Get far enough behind, and everything converges and a sort of amorphous, daunting impossibility. In a sense, there’s something good about the way in which this has come down on me, recently, here at gbNYC. It’s been awfully quiet around here of late, as you’ve probably noticed, for all the familiar, prosaic, suffocating and plain-crappy reasons. But green building, bless it, is not taking any time off, which means that green building news — green building news in NYC and green building news elsewhere, green building news good and green building news baddish, major and minor and so on and so on — has been thudding into my inbox without ever quite making its way past all of my other deadlines and appearing here on the site. It doesn’t help, I suppose, that I have a tendency to get more ambitious than I need on these posts, which means that a planned post about The Domenech — Common Ground’s ambitious green public housing development in Brooklyn — becomes a post about what The Domenech means, instead of what it actually is. And once things pile up enough, even the prospect of a simple post on some simple good news — the massive planned solar array at the Brooklyn Army Terminal, for instance — becomes complicated. Sure, you can sneak the news into a parenthetical in a longish, self-centered opening paragraph, but it’s not the same. Anyway, all this is to say that if you were worried that the weeklong silence here at gbNYC owed to a cessation of developments in green building here in NYC and elsewhere, you can rest assured that things are indeed happening. It’s just that I have a lot of other stuff to do and… anyway, it’s all very interesting. Almost too interesting. But certainly not interesting enough to share here. Let me get to it, then.

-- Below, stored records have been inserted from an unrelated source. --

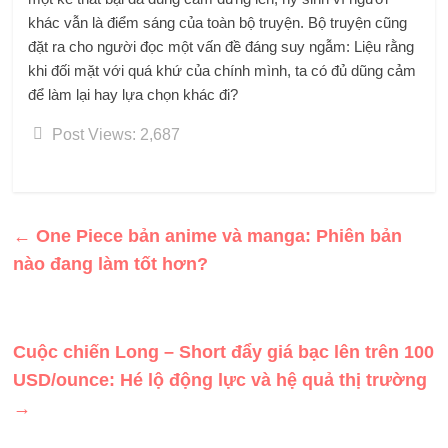
khác vẫn là điểm sáng của toàn bộ truyện. Bộ truyện cũng
đặt ra cho người đọc một vấn đề đáng suy ngẫm: Liệu rằng
khi đối mặt với quá khứ của chính mình, ta có đủ dũng cảm
để làm lại hay lựa chọn khác đi?
Post Views:
2,687
←
One Piece bản anime và manga: Phiên bản
nào đang làm tốt hơn?
Cuộc chiến Long – Short đẩy giá bạc lên trên 100
USD/ounce: Hé lộ động lực và hệ quả thị trường
→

Some of the news that has piled up in my inbox — which has, indeed, turned it into the informational equivalent of one of those sad, clutter-bound homes on A&E’s Hoarders — is more notable than others, naturally. It’s great that Cooper Union’s 41 Cooper Square laboratory received LEED Platinum certification, but we’ve already written about that (here, and in another post that is MIA from the Great Drupal Changeover), and it’s not the most dramatic of posts. But one headline that jumped out at me — because gigantic round numbers kind of naturally do so — arrived the other day, from the good people at USGBC. The gigantic round number in question is one billion square feet, and it represents the number of LEED-certified commercial real estate currently certified in the United States. Yes, it’s press release stuff — a cut above some corporate HQ getting itself certified out in Saddle Brook, obviously, but not so much the sort of thing that demands or deserves a very complicated response.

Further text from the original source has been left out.